Post-traumatic knee osteoarthritis; the role of inflammation and hemarthrosis on disease progression

Abstract

Knee injuries such as anterior cruciate ligament ruptures and meniscal injury are common and are most frequently sustained by young and active individuals. Knee injuries will lead to post-traumatic osteoarthritis (PTOA) in 25-50% of patients. Mechanical processes where historically believed to cause cartilage breakdown in PTOA patients. But there is increasing evidence suggesting a key role for inflammation in PTOA development. Inflammation in PTOA might be aggravated by hemarthrosis which frequently occurs in injured knees. Whereas mechanical symptoms (joint instability and locking of the knee) can be successfully treated by surgery, there still is an unmet need for anti-inflammatory therapies that prevent PTOA progression. In order to develop anti-inflammatory therapies for PTOA, more knowledge about the exact pathophysiological mechanisms and exact course of post-traumatic inflammation is needed to determine possible targets and timing of future therapies.

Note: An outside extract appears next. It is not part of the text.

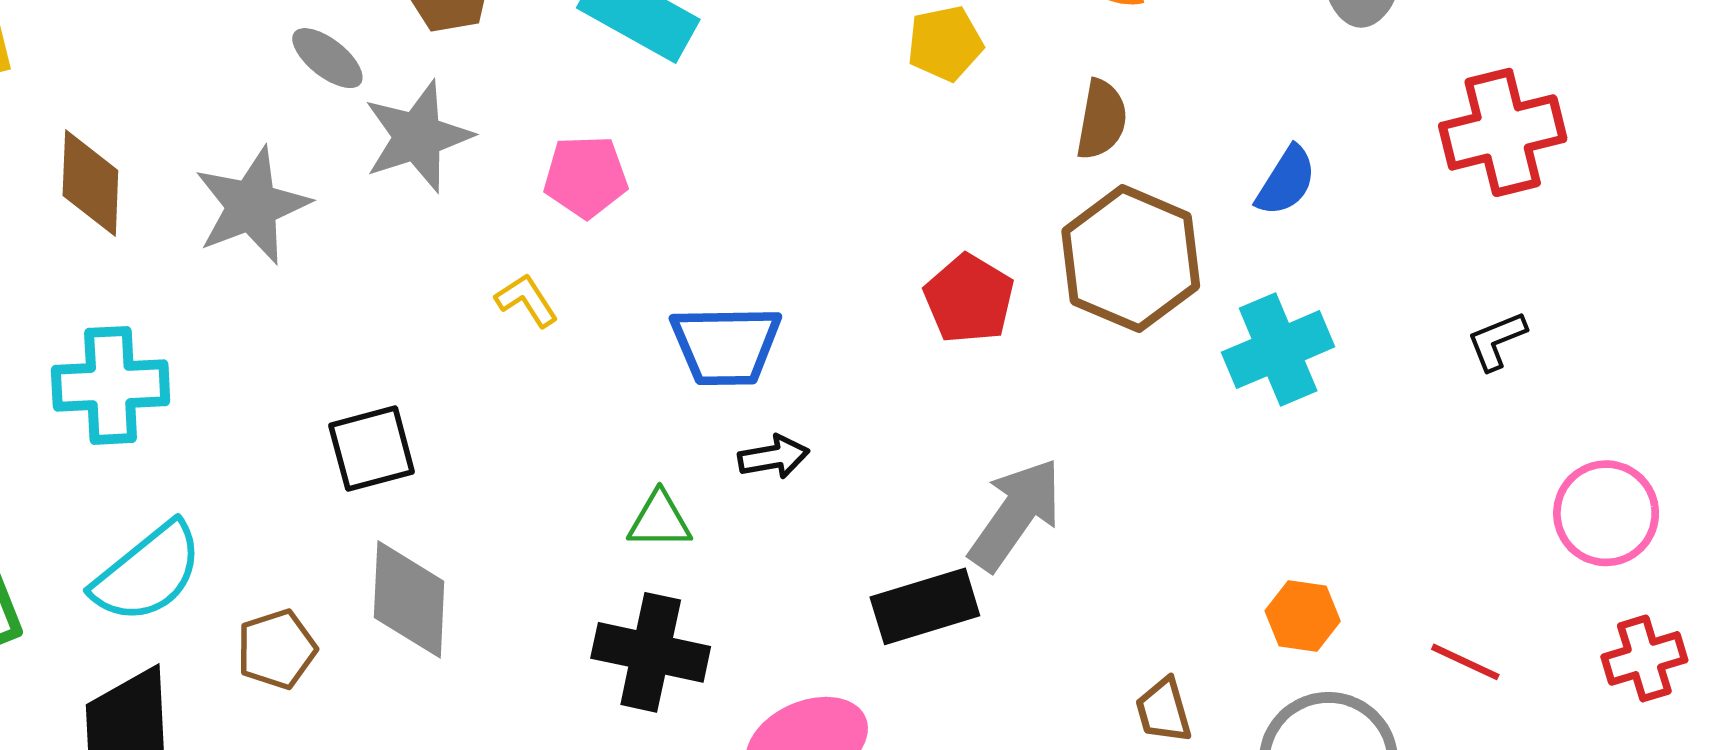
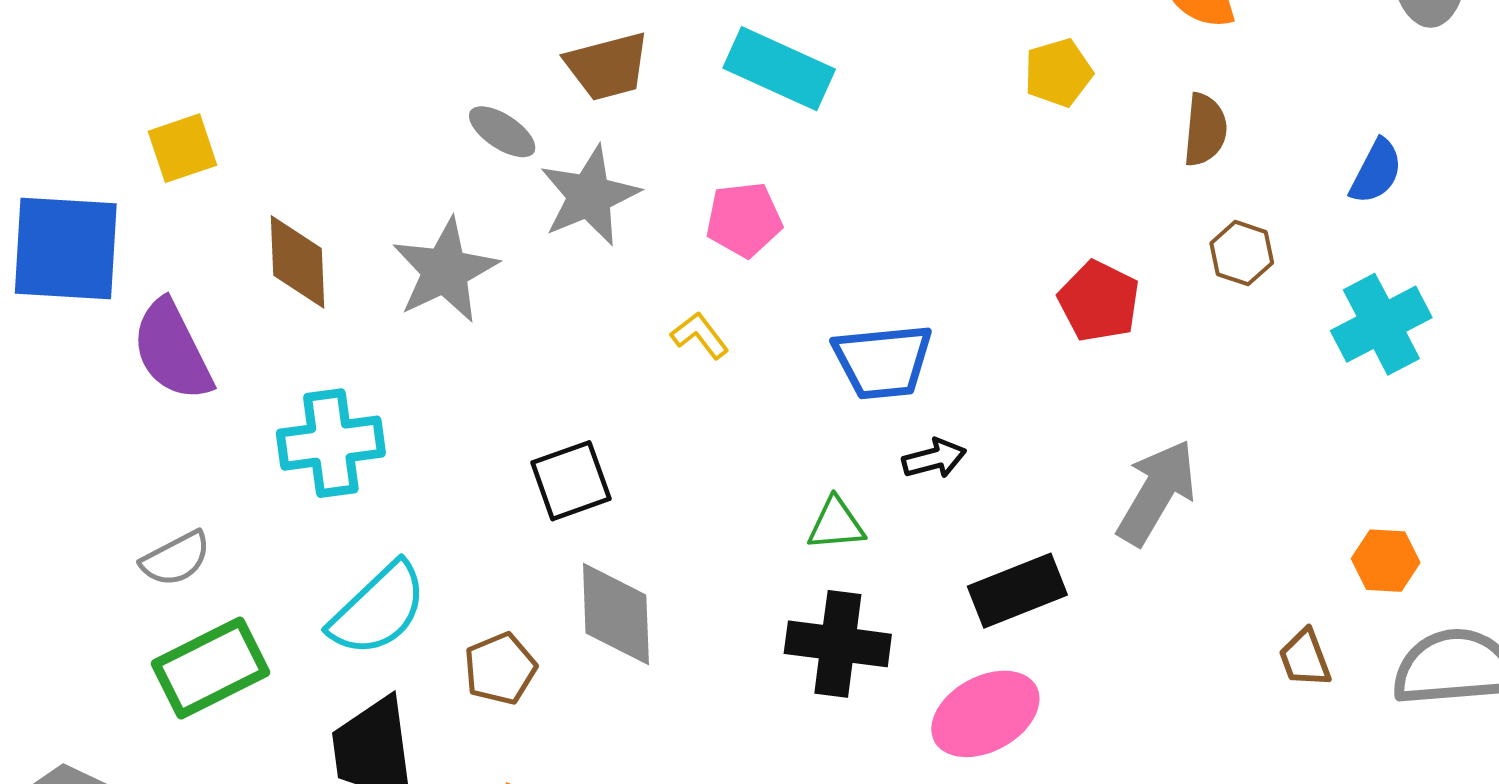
brown hexagon: (1131, 259) -> (1242, 253), size x0.5
black rectangle: (925, 606) -> (1017, 591), moved
orange hexagon: (1303, 616) -> (1386, 561), moved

Keywords: hemarthrosis; inflammation; knee injuries; post-traumatic knee osteoarthritis; synovitis.

Figure 1

Schematic overview of pathophysiology in PTOA. 1: Direct impact from trauma higher than 10–20 MPa results in necrotic cell death of chondrocytes and damage to the ECM of the cartilage. 2: A spatial shift due to increased joint laxity after ligament rupture causes a change in load bearing contact area. This leads to fibrillation of the collagen network and when fractured, these fibrils act as DAMPs. 3: DAMPs (e.g., glycoproteins proteoglycans, or GAG) are released into the articular cavity as result of acute traumatic cartilage damage. 4: DAMPs bind to pattern recognition receptors (TLRs, NLRs, and RAGE) on the surface of immune cells, chondrocytes, osteoblasts (not shown here), macrophages and fibroblasts. 5: activated cells release inflammatory cytokines such as IL-1, IL-4, IL-6, IL-8, IL-10, IL-17, TNF-α, chemokines, cathepsins, complement cascade factors, and DAMPs [e.g., S-100 proteins, high-mobility group box protein 1 (HMGB1), or uric acid]. 6: Inflammatory factors promote release of MMPs and ADAMTS by synoviocytes and chondrocytes which leads to cartilage degradation. 7: Major peri-articular tissue damage (e.g., anterior cruciate ligament rupture) causes hemarthrosis. Degradation of erythrocytes causes the release of heme-derived iron molecules. 8: Heme-derived iron molecules react with oxygen metabolites generated by monocytes and macrophages forming hydroxyl radicals. 9: hydroxyl radicals induce chondrocyte apoptosis and therefore promote cartilage damage1. 10: Synovial inflammation is induced by DAMPs, pro-inflammatory factors and hemosiderin deposits in the synovium formed by the accumulation of iron molecules. 11: Synovial inflammation is characterized by influx of immune cells. 12: Cells in the inflamed synovium release cytokines, DAMPs and promote release of MMPs leading to cartilage breakdown which again promotes the release of DAMPs into the joint cavity. MPa, millipascal; ECM, extracellular matrix; DAMP, damage-associated molecular pattern; GAG, glycoproteins and glycosaminoglycans; TLRs, Toll-like receptors; NLRs, NOD-like receptors; RAGE, receptor for advanced glycation end-products; IL, interleukin; MMPs, matrix metalloproteinases; ADAMTS 9, a disintegrin and metalloproteinase with thrombospondin motifs.